Mais voyant que ce chantier ne serait pas réalisé rapidement, le maire de Paulhan a réduit la voilure et à inscrit au budget 2019 les seules rénovations de la façade, avec la réhabilitation de la verrière, la mise en accessibilité du trottoir pour les personnes à mobilité réduite depuis le parking, et la rénovation de la salle derrière les anciens guichets. L’opération n°290 « Bâtiment Gare » étaient ainsi dotée d’un budget de 145 k€ pour 2019, 45 k€ de frais d’étude et 100 k€ de constructions.

Ce contre-pied municipal était déjà perceptible dans l’opération Bourg-Centre où une fiche action n°1.5 est consacrée à la gare (fiche à télécharger au format PDF). Il y apparait un « espace culturel » dans la même tranche que les logements aidés, et pour un budget total compris entre 400 k€ HT et 480 k€ HT.

Le Plan Pluriannuel d’investissement (PPI) présenté en Conseil municipal le 7 mars 2019 dans le cadre du débat d’orientations budgétaires prévoit les dépenses annuelles suivantes pour le bâtiment de la gare : 5 300 € d’études et 11 000 € de travaux en 2019, 33 150 € d’études et 350 000 € de travaux en 2020, puis 33 150 € d’études et 300 000 € de travaux en 2021. Déjà, le budget adopté un mois plus tard n’était déjà plus conforme au PPI, c’est dire le sérieux de ces projections budgétaires.

Tous ces éléments d’information budgétaire se trouvent sur le site Web de la commune de Paulhan : https://www.paulhan.fr/budget_fr.html.

Au passage, le Conseil départemental délibérait le 8 avril 2019 pour proroger de 18 mois le délai de fin d’exécution des travaux de la gare pour y aménager des logements sociaux (cf. convention signée en 2014 et déjà prorogée en mars 2016). Cela signifie que si les travaux ne sont pas achevés au 21 septembre 2020, la commune devra rembourser au Département les 90 k€ qui avaient été avancés en 2014. Et il est déjà évident que le chantier ne sera pas réalisé d’ici là, car le temps de l’inscrire au budget, de lancer les appels d’offres et de réaliser les travaux …

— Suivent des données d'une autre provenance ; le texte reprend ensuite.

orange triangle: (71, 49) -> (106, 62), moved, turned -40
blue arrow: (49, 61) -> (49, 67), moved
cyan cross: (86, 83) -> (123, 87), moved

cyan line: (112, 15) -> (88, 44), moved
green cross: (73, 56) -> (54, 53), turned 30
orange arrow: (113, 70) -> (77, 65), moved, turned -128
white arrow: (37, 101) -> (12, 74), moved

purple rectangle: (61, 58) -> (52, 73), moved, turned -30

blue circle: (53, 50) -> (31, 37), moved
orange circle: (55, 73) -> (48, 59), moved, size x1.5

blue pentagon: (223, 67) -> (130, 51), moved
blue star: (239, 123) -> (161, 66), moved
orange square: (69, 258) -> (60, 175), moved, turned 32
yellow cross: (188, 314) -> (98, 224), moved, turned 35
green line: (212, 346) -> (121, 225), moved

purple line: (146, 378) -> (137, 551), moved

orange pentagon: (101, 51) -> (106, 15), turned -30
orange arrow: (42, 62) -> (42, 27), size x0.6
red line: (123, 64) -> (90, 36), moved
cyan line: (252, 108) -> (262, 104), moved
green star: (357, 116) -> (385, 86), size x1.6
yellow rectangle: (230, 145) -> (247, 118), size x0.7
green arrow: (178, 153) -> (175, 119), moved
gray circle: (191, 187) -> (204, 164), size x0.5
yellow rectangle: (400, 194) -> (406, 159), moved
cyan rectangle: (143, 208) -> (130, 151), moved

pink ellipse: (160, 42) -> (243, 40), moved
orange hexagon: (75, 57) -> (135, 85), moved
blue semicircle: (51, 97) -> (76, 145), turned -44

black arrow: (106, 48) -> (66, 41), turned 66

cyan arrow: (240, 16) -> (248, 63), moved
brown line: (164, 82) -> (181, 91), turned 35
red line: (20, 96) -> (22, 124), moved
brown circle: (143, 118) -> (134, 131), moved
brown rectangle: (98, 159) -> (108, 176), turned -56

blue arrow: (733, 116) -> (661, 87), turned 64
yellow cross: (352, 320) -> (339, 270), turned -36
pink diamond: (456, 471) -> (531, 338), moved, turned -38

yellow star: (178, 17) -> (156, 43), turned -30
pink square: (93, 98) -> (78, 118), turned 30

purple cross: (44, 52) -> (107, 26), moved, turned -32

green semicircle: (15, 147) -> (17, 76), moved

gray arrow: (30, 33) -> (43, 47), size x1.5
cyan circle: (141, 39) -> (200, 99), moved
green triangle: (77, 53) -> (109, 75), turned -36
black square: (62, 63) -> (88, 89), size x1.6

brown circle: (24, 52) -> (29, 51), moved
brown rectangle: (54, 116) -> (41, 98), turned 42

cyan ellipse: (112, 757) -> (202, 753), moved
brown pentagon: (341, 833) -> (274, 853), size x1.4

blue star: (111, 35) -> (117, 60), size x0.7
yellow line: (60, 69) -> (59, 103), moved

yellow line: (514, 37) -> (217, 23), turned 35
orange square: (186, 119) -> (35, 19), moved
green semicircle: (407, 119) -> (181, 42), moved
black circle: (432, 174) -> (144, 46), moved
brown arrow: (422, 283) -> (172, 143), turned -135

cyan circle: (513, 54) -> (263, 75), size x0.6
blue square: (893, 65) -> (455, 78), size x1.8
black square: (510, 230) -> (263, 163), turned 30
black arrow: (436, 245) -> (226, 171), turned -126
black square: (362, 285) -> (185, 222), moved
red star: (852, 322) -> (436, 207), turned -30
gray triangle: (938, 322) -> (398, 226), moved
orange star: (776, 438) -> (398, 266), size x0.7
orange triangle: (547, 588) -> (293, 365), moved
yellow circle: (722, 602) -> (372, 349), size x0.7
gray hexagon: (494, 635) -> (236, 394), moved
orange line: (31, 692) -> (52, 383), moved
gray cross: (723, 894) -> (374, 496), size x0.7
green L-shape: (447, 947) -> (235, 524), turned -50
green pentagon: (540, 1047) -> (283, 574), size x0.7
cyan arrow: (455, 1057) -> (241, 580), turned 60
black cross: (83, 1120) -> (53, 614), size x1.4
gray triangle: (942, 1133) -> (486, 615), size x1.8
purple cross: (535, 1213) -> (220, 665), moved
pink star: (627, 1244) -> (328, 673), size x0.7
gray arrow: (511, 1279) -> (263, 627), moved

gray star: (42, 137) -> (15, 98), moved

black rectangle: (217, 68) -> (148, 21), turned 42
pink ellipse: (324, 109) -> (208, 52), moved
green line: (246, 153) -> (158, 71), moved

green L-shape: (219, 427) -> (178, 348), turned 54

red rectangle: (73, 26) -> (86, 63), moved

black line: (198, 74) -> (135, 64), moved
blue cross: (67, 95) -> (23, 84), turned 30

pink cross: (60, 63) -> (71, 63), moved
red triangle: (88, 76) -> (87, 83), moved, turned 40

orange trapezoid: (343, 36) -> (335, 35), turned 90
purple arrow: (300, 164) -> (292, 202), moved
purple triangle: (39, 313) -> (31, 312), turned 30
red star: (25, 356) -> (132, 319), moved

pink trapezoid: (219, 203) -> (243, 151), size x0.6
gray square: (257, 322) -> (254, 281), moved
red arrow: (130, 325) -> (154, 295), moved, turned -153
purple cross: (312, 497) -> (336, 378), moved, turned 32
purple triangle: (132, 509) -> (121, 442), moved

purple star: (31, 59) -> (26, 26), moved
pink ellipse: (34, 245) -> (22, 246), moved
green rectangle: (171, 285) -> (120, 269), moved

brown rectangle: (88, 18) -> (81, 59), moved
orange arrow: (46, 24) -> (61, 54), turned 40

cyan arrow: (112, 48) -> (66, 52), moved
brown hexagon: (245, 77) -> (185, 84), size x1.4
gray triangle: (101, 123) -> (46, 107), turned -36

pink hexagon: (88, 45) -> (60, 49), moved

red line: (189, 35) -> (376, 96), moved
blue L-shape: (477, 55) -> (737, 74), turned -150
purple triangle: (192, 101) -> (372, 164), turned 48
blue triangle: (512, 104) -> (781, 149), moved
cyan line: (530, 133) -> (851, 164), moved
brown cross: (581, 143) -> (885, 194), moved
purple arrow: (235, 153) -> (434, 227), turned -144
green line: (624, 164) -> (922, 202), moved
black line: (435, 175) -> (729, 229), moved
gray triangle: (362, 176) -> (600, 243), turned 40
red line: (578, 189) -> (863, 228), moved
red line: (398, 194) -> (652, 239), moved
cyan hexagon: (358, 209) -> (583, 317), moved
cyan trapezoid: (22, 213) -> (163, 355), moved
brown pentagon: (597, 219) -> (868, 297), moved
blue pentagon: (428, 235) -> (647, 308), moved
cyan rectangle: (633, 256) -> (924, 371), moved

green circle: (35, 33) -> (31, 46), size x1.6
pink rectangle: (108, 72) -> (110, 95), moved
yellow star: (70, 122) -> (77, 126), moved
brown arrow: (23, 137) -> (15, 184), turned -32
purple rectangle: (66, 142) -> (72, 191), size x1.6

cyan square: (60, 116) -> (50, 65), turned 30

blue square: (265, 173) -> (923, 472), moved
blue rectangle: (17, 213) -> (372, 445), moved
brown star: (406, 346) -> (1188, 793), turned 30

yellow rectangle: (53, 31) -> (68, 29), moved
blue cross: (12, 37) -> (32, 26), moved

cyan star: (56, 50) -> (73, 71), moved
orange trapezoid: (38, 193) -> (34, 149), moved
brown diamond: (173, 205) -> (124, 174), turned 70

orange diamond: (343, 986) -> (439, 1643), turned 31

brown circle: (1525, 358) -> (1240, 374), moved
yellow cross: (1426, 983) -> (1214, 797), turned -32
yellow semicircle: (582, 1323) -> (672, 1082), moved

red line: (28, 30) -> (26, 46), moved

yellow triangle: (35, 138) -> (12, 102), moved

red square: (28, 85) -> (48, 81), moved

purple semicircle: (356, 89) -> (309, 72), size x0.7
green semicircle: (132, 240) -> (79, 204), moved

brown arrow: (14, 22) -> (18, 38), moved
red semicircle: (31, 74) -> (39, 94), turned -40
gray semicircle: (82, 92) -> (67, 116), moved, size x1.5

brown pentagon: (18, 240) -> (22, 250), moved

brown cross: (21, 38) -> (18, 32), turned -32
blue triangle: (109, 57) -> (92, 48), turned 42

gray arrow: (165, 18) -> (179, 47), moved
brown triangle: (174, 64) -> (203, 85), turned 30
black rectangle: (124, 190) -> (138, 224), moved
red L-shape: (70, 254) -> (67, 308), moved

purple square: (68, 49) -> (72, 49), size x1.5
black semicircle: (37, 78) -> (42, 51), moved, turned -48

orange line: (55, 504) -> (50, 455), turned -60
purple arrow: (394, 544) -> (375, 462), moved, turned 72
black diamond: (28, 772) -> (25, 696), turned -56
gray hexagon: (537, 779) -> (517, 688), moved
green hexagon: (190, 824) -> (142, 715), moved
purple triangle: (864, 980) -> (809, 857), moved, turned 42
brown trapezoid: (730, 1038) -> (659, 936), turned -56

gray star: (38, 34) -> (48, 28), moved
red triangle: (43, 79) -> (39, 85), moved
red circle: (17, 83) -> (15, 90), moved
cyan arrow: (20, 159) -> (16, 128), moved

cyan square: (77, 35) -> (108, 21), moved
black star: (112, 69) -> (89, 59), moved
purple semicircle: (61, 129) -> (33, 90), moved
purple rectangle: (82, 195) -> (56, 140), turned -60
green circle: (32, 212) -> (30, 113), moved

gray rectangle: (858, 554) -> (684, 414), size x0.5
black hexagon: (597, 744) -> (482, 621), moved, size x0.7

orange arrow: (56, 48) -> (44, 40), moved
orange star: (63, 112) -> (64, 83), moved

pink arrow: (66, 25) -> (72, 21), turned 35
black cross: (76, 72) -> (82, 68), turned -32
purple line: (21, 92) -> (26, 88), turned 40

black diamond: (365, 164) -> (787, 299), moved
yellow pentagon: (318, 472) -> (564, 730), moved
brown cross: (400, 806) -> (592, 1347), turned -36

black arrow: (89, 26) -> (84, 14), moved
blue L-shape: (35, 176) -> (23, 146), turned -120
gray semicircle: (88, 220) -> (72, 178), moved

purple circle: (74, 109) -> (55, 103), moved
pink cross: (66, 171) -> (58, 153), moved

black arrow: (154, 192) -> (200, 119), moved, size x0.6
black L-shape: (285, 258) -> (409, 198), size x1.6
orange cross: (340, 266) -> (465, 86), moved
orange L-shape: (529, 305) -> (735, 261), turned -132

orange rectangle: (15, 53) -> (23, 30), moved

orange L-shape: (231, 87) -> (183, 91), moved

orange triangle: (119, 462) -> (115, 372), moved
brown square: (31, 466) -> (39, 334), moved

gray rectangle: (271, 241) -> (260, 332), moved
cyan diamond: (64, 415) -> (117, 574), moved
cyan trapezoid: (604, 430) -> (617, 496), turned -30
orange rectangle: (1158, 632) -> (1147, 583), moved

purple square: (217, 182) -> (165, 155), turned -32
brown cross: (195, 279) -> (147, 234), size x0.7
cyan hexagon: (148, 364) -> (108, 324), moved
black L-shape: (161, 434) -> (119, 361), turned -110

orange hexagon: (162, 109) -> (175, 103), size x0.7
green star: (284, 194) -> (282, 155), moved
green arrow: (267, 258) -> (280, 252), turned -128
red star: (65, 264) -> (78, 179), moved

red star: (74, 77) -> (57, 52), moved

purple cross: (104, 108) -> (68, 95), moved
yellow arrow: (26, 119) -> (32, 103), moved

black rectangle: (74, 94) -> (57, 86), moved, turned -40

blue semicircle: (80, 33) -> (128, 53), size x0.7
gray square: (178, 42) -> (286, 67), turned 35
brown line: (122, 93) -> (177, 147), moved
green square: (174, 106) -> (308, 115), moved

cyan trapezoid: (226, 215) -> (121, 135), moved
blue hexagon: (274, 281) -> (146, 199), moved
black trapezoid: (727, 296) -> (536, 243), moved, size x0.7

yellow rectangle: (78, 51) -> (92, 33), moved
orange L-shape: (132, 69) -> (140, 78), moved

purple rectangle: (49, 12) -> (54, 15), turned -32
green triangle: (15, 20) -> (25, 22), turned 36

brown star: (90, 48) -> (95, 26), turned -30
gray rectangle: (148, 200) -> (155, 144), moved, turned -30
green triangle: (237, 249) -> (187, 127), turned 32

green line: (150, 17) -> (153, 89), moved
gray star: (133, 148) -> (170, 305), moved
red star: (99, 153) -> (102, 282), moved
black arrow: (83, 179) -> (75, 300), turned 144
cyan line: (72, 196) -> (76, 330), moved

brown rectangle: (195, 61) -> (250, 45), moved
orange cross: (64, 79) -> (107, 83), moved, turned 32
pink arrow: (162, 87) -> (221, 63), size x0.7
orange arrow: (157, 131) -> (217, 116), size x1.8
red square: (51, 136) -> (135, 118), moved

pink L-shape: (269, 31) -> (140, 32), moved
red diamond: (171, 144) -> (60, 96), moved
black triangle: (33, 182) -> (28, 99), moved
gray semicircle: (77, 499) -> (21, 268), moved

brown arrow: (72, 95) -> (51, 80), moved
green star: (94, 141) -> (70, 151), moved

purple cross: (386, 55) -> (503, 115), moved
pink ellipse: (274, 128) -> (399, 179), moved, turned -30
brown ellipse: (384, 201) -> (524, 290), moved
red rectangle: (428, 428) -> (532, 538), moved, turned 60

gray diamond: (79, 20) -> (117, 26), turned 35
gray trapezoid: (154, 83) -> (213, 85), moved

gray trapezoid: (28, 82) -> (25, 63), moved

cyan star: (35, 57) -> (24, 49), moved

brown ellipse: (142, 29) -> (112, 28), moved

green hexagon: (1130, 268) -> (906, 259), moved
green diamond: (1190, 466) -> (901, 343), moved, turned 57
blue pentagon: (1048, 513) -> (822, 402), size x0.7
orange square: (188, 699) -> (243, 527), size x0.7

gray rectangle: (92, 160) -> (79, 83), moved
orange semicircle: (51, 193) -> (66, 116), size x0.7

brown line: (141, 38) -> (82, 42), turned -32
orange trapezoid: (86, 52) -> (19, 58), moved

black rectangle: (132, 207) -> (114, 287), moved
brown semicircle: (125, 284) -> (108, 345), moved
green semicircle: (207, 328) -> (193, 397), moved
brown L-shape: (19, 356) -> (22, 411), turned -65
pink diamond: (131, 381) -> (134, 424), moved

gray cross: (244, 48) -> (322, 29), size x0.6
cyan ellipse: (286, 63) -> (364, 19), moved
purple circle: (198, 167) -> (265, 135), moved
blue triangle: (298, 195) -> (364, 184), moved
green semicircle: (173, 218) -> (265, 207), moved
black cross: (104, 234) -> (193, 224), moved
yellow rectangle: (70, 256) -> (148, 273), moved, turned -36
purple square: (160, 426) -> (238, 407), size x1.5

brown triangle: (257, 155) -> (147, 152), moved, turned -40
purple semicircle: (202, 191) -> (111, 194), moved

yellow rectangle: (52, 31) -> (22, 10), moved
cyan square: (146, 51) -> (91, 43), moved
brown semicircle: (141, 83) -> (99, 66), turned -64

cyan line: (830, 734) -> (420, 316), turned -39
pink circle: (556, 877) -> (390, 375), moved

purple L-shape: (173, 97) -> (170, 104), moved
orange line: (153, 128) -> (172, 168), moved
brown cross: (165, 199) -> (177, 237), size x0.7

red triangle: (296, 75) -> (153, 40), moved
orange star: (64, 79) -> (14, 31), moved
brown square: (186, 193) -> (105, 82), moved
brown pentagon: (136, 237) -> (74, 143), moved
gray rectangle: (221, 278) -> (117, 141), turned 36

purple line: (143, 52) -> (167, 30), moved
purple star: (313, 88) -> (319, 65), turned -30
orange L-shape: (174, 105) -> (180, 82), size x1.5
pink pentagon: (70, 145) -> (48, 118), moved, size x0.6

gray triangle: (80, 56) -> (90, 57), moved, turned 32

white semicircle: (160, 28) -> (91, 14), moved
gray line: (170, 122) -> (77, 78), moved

Donc le maire de Paulhan, Claude Valéro, est déjà dans un autre projet que celui d’y faire des logements sociaux … Et pourtant, les habitants du bâtiment où était Paulh’Optic en centre-ville et qui doivent être relogés pour l’état de péril de la construction aimeraient bien que Paulhan dispose d’un peu plus de logements locatifs, plutôt que d’aller à Péret comme c’est le cas pour l’un de ces ménages.

Et au-delà de 2020 ?

Donc quand l’actuel maire de Paulhan indique sur sa page Facebook que ces aides publiques, d’un montant de 366 000 €, « c’est du concret », et bien non, moi j’appelle ça de la tartuferie.

Car demain, l’équipe municipale qui arrivera en mars 2020 aura d’autres priorités à inscrire dans les prévisions budgétaires du mandat, et un projet sur la gare sera à recalibrer complètement. La date butoir de septembre 2020 qui s’impose pour l’achèvement des travaux des logements est une épée de Damoclès qui pèsera sur des choix urgents pour l’année 2020.